People who study the Middle Ages tend to get a little bristly when what we study is used as a synonym for everything horrible and backwards. In this case, though, what the Marines are allegedly doing in the video does remind me of the strange events of 1428 when church officials dug up the body of English reformer John Wycliff, who, among other things, suggested that the Bible should be translated from Latin into languages that ordinary people could read. Forty-four years after his death, his beliefs were at the center of England's home-grown heresy, Lollardy, and the folks in power responded by disinterring Wycliff and burning his body. His ashes, like Joan of Arc's would be a few years later, were thrown in a river so that no one would be able to give the remains a proper burial.

2011 was a banner year for those of us who make a living studying the dead. The Apple Store in downtown Palo Alto became an impromptu shrine after Steve Jobs' death, covered with notes and personal messages to the tech giant. His funeral was a grand affair that shut down large parts of Stanford's campus.

I study rituals of death and dying, so I avidly followed descriptions of the funeral and Jobs' quotes on death that were making the rounds. I also made sure to not schedule a library visit on the days that campus was in lockdown in honor of Jobs and the dignitaries who paid their respects at Memorial Church.

At the far end of the spectrum from the deep respect paid to Jobs was the widely watched video of Moammar Gadhafi and the stories told around the world of just how his body was mutilated. (Even today, if you put his name in Google, seven of the top 10 suggestions are about that video and what was done to his body.) In the west, this event caused much tutting about showing proper respect for the dead. Proper respect that was paid ten times over in the recent funeral of Kim Jong Il. The entire year was a study in how the powerful die and what we do with them before, during, and after.

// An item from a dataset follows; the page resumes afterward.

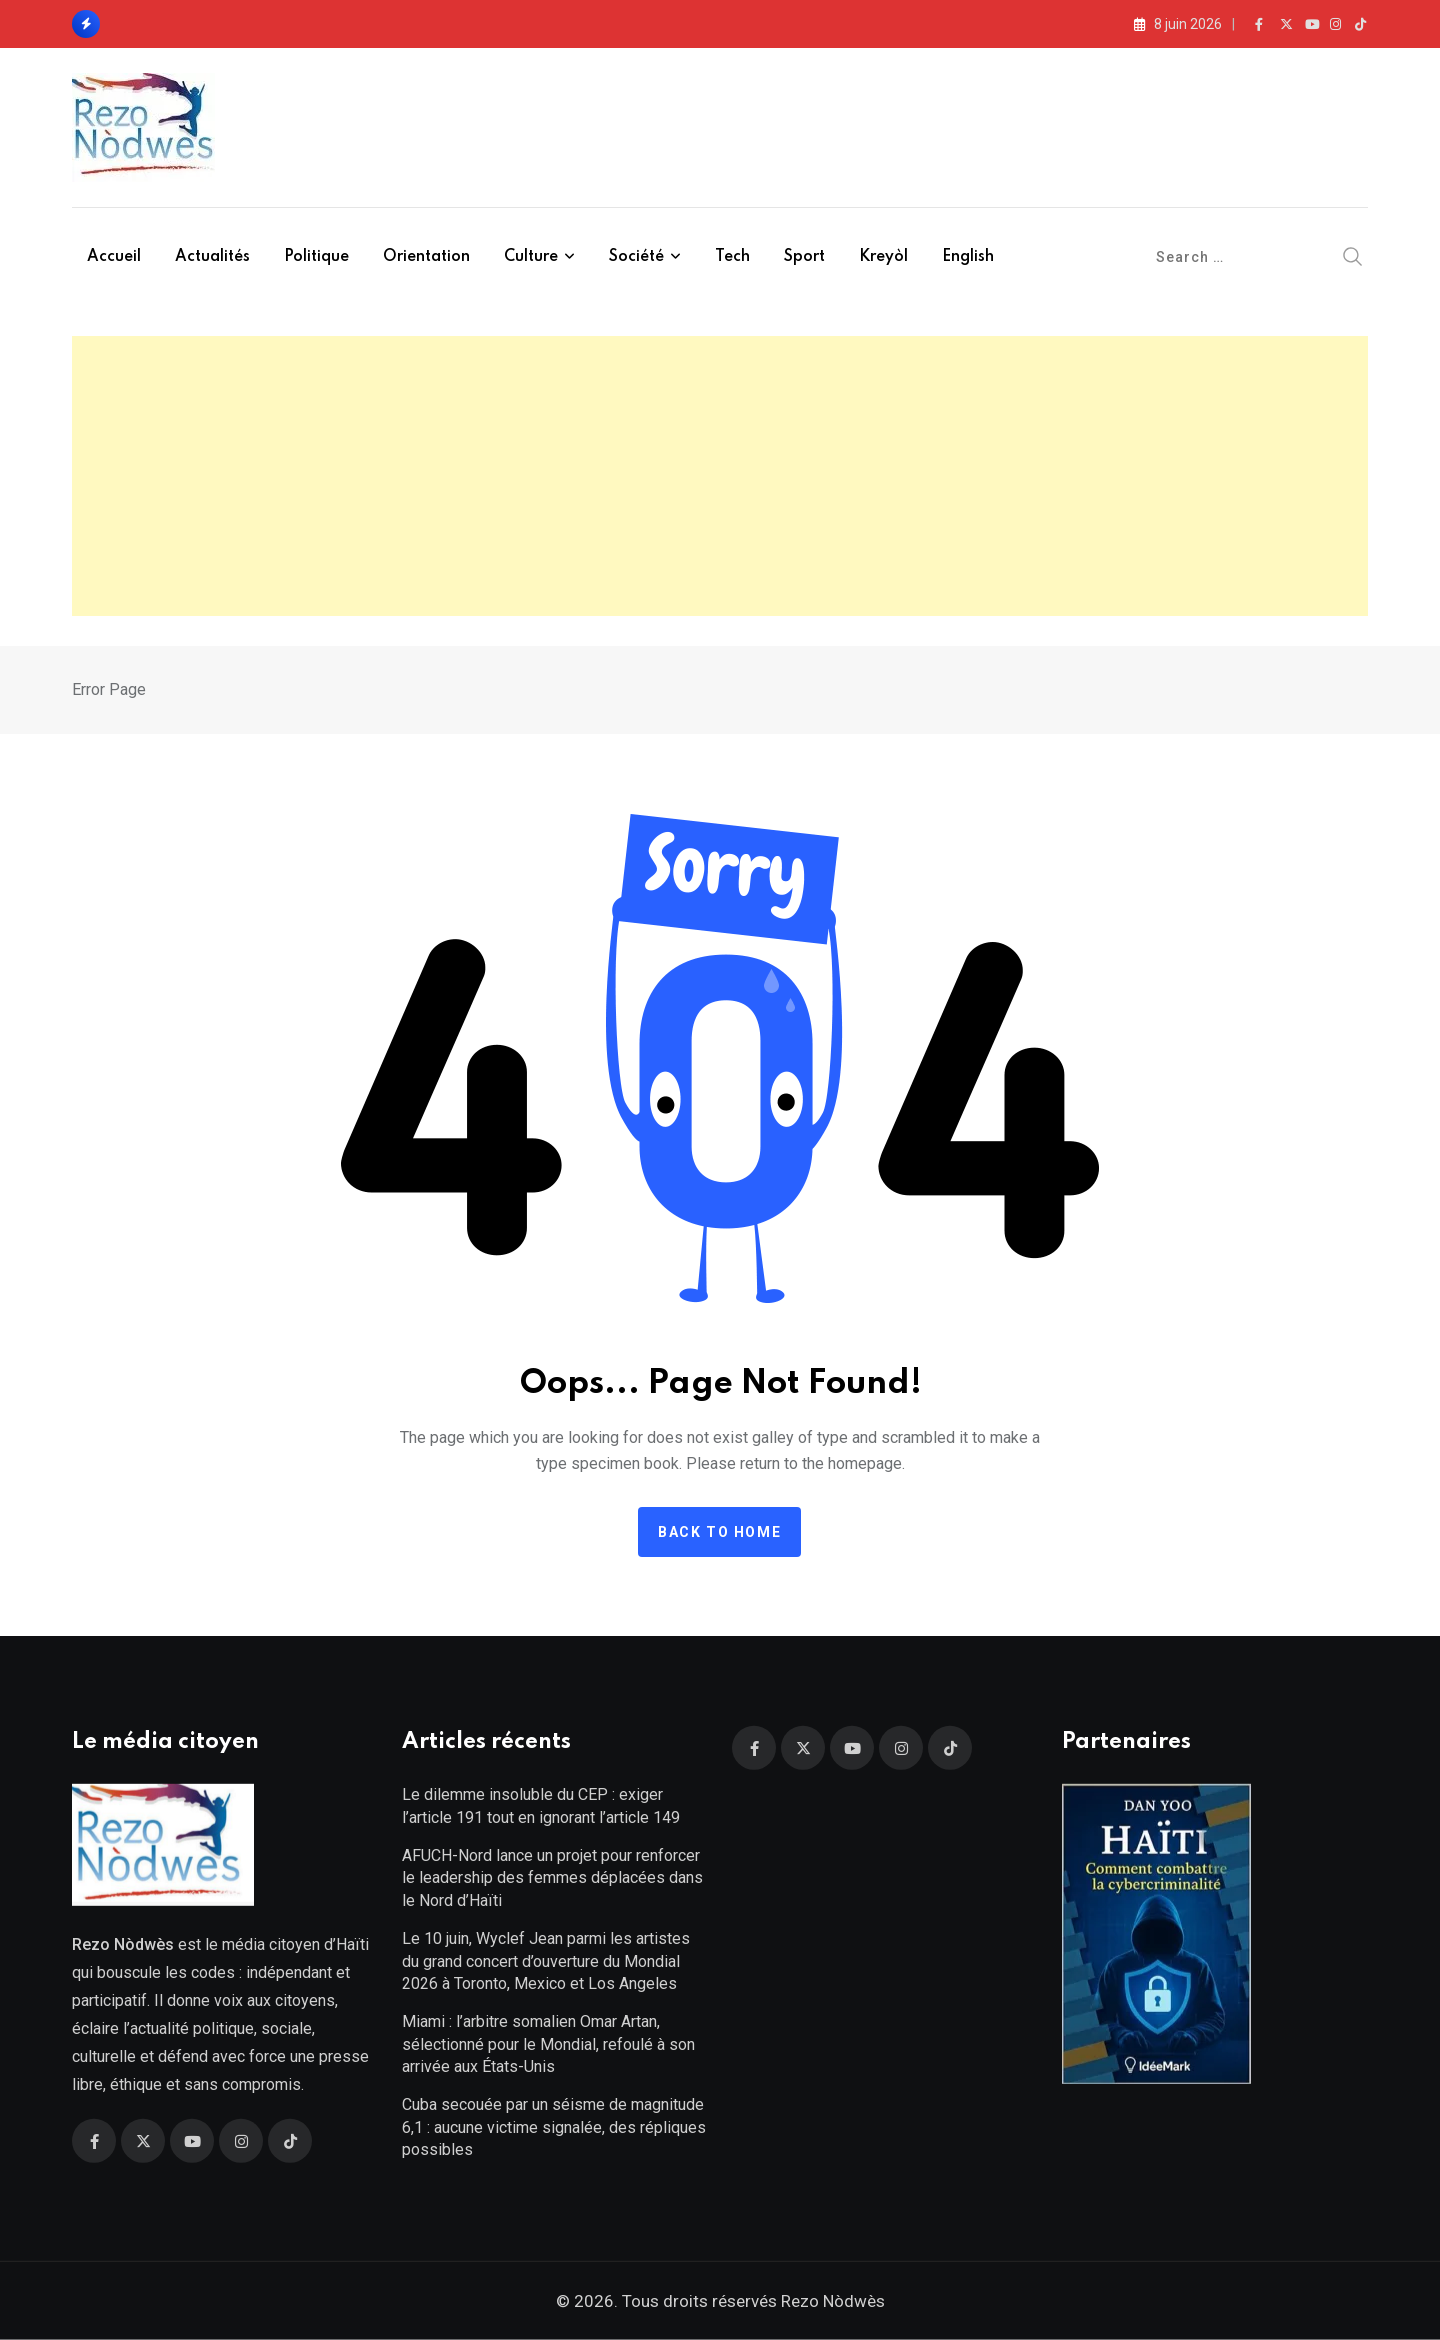 This screenshot has height=2340, width=1440. I want to click on Back to home, so click(719, 1532).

When my wife's cat died two days before Thanksgiving, my wife washed the body and I dug the grave. We wrapped the cat in a pajama top covered in cherries and flying birds, and planted a rose bush over her. We did this even though it was very clear that her spirit, if I can call it that, was gone. What remained was empty of whatever had made her 'Hoops.' It was just a body. She wasn't her anymore.

This is also the argument I use on my mom when we talk about organ donation (I'm for it) and cremation (she thinks it's creepy). Both of us were raised in religious families: Mom in a big Catholic family and me half-Catholic and half-Presbyterian, depending on which parent I was with at the time. Mom and I have both drifted though, and now we spend our Sunday mornings on the phone with each other instead of going to church. We're part of that larger drift toward secularity that everyone talks about from time to time. That shift in thought that makes it so I can look at my body and say it's just a body, rather than a microcosm of the divine will, like one of the medieval theologians I read about might have said.

But when you get right down to it, there is something about the body -- something that makes it worth all the worry we put into it while we're using it. (Haven't all of us vowed, in the past two weeks, to eat better and exercise more?) We believe our bodies are worth the detailed instructions we leave for what to do with it after we die. Whatever our faith, or lack thereof, we know that there are certain ways that you should and should not treat the dead.

And this is part of what makes the latest video of American soldiers behaving badly so appalling to witness. We all know that that is just not what people are supposed to do.

There's another thing, though, that this video shows us, another thing that makes us draw back in horror. In the dead bodies of those Afghan men we can see our own future helplessness.

One of the weird things that shows up on graves in the fifteenth century is the warning "As I am, you will be." Sure, life before the Reformation gets a bad rap. Especially the practice of buying Masses for the souls of the dead. But I think we could use to get a little more medieval. To learn to be brave enough see ourselves in the dead -- in these dead that a few stupid Americans are desecrating worse than the Church ever desecrated Wycliff.

Whatever side of the ideological divide we are on, whether we are part of "a Christian nation" or "a modern secular society," one of the few things that we should all be able to agree on in 2012 is that "do unto others" doesn't just apply to the living, and that each time a few bad eggs desecrate those killed in war, their actions make each of us a little less.

The phrase "no man is an island" gets tossed around pretty lightly these days, but at its core, it's about the same thing. When the funeral bells toll, don't ask who they are for. We're all in this together.